Hi @syzygy
The FY16 report clearly shows Net Debt as at 30th June 2016 as $25.6Million. Revenue was $160Million with a Positive Cash Flow of $11.6Million and Undrawn bank facilities and cash of $14Million.
However perhaps I missed something which is entirely possible as sometimes I am writing my comp entries whilst burning a candlelight?
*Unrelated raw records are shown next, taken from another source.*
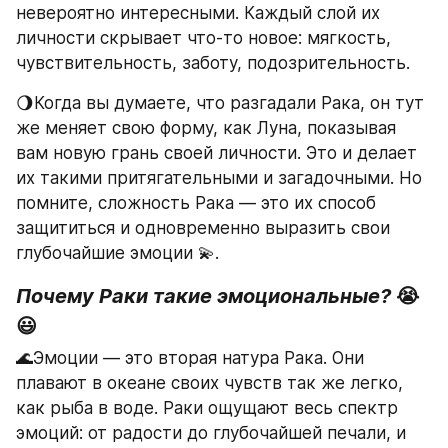
невероятно интересными. Каждый слой их 
личности скрывает что-то новое: мягкость, 
чувствительность, заботу, подозрительность.
🌖Когда вы думаете, что разгадали Рака, он тут 
же меняет свою форму, как Луна, показывая 
вам новую грань своей личности. Это и делает 
их такими притягательными и загадочными. Но 
помните, сложность Рака — это их способ 
защититься и одновременно выразить свои 
глубочайшие эмоции 💫.
Почему Раки такие эмоциональные?
 😭
😃
🌊Эмоции — это вторая натура Рака. Они 
плавают в океане своих чувств так же легко, 
как рыба в воде. Раки ощущают весь спектр 
эмоций: от радости до глубочайшей печали, и 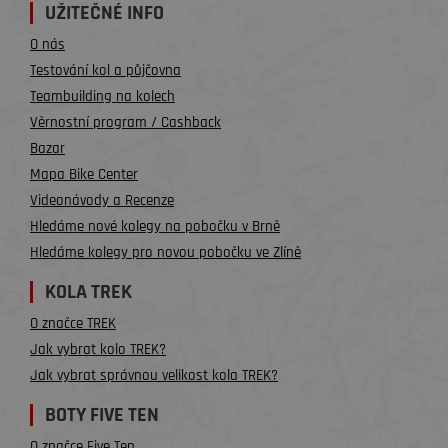
UŽITEČNÉ INFO
O nás
Testování kol a půjčovna
Teambuilding na kolech
Věrnostní program / Cashback
Bazar
Mapa Bike Center
Videonávody a Recenze
Hledáme nové kolegy na pobočku v Brně
Hledáme kolegy pro novou pobočku ve Zlíně
KOLA TREK
O značce TREK
Jak vybrat kolo TREK?
Jak vybrat správnou velikost kola TREK?
BOTY FIVE TEN
O značce Five Ten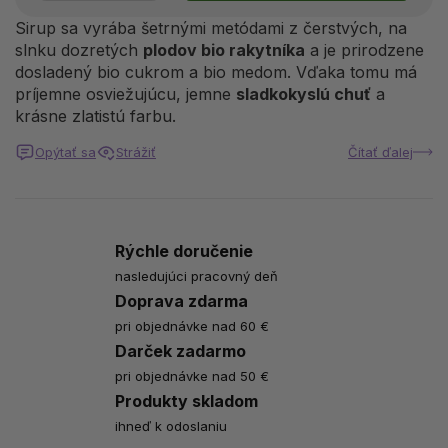
Sirup sa vyrába šetrnými metódami z čerstvých, na
slnku dozretých
plodov bio rakytníka
a je prirodzene
dosladený bio cukrom a bio medom. Vďaka tomu má
príjemne osviežujúcu, jemne
sladkokyslú chuť
a
krásne zlatistú farbu.
Opýtať sa
Strážiť
Čítať ďalej
Rýchle doručenie
nasledujúci pracovný deň
Doprava zdarma
pri objednávke nad 60 €
Darček zadarmo
pri objednávke nad 50 €
Produkty skladom
ihneď k odoslaniu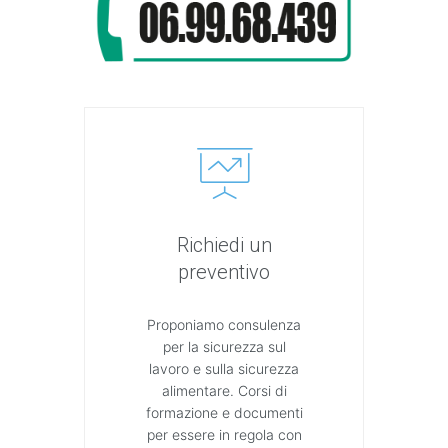
Richiedi un
preventivo
Proponiamo consulenza
per la sicurezza sul
lavoro e sulla sicurezza
alimentare. Corsi di
formazione e documenti
per essere in regola con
FY16report can be accessed here: http://hotcopper.com.au/threads/ann...epd-ax.2948690/?post_id=19686353#.WAIfv-h96Uk
The following article was published a few days ago entitled “Empired: a turnaround story at a cheap price” Published Oct 14th and written by Trevor Hoey. It is a fairly balanced article, and there is some comprehensive commentary within it from Chris Savage from Bell Potter. Well worth a read imo http://finfeed.com/technology/empired-turnaround-story-cheap-price/20161014/
”There is already enough information out there for Savage to make a call on the stock as he has just increased his 12 month price target from 55 cents to 65 cents and upgraded his recommendation from hold to buy.
Potential corporate activity
As well as having confidence in a turnaround, Savage highlighted that there is the prospect of corporate activity. He referred to recent transactions including the acquisitions of Oakton by Dimension Data, UXC by CSC and Telstra’s purchase of Readify. He also noted the recent $1.63 per share bid for ASG Group (ASX: ASZ) by Nomura Research Institute.”